[Transcribed page contents]
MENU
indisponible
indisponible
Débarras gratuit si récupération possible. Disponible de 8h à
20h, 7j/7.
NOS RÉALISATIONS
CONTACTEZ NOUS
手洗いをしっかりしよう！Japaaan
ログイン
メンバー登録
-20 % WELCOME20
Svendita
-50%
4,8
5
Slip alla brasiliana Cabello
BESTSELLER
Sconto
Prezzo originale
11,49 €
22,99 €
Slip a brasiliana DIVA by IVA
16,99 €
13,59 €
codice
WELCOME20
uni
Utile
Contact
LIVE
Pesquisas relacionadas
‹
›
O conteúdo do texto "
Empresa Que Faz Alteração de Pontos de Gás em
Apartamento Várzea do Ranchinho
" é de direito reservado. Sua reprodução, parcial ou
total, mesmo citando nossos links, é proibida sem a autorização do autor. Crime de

...

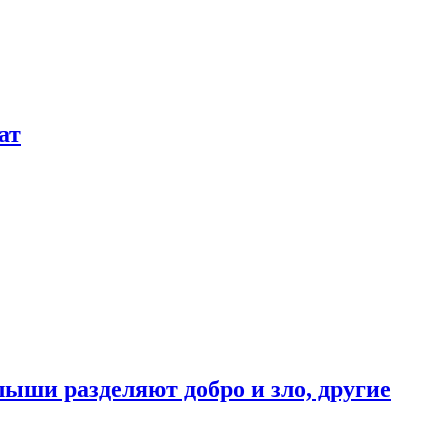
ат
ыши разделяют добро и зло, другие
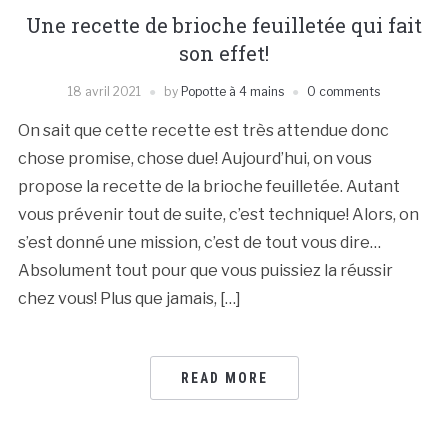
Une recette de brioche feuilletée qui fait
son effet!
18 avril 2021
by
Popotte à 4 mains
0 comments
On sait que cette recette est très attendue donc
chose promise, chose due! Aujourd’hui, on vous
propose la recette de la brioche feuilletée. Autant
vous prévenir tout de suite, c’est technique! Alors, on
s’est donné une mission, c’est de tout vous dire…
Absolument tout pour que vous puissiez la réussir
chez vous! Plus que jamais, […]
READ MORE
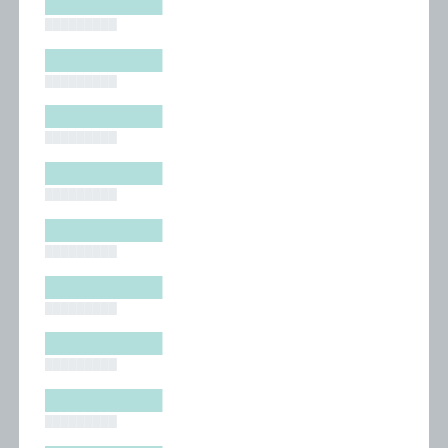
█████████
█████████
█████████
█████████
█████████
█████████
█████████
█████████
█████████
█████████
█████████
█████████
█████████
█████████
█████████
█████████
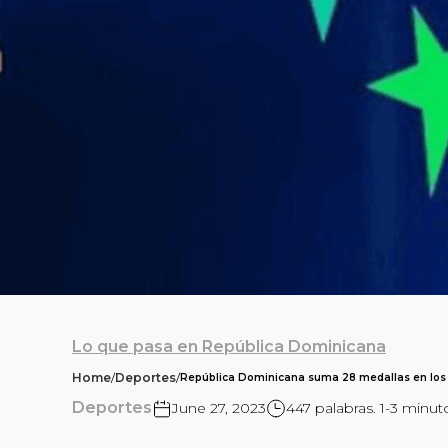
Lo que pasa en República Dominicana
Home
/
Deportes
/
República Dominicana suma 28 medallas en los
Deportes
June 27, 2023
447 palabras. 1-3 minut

## Activity
Each line above that includes "Dominicana" should be shown.

## Result of the exercise
Lo que pasa en República Dominicana
República Dominicana suma 28 medallas en los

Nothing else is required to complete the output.